### DATA TO USE ###

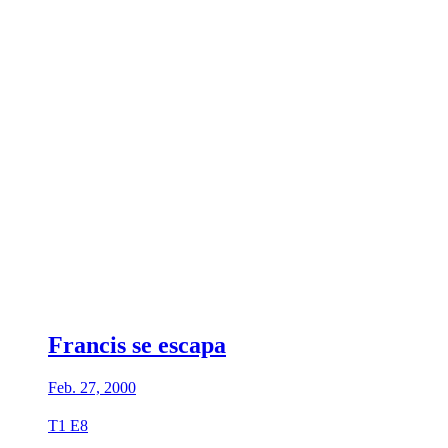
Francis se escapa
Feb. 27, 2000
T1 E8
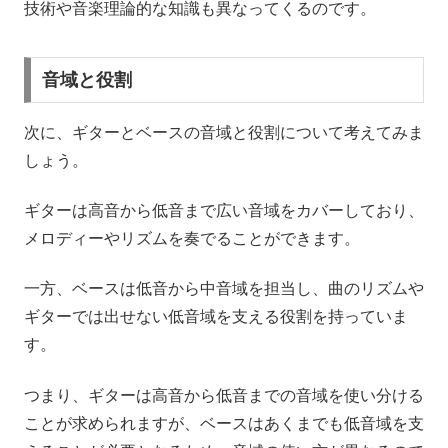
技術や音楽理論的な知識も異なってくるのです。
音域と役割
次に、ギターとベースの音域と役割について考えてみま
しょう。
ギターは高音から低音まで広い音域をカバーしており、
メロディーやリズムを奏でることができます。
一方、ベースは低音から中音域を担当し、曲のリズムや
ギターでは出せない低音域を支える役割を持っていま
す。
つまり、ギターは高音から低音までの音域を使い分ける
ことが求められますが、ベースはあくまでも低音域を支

###

__DIRECTIONS__: Output every line of the records exactly, excluding all pictures.

__EXERCISE ANSWER__:
Francis se escapa
Feb. 27, 2000
T1 E8
技術や音楽理論的な知識も異なってくるのです。
音域と役割
次に、ギターとベースの音域と役割について考えてみま
しょう。
ギターは高音から低音まで広い音域をカバーしており、
メロディーやリズムを奏でることができます。
一方、ベースは低音から中音域を担当し、曲のリズムや
ギターでは出せない低音域を支える役割を持っていま
す。
つまり、ギターは高音から低音までの音域を使い分ける
ことが求められますが、ベースはあくまでも低音域を支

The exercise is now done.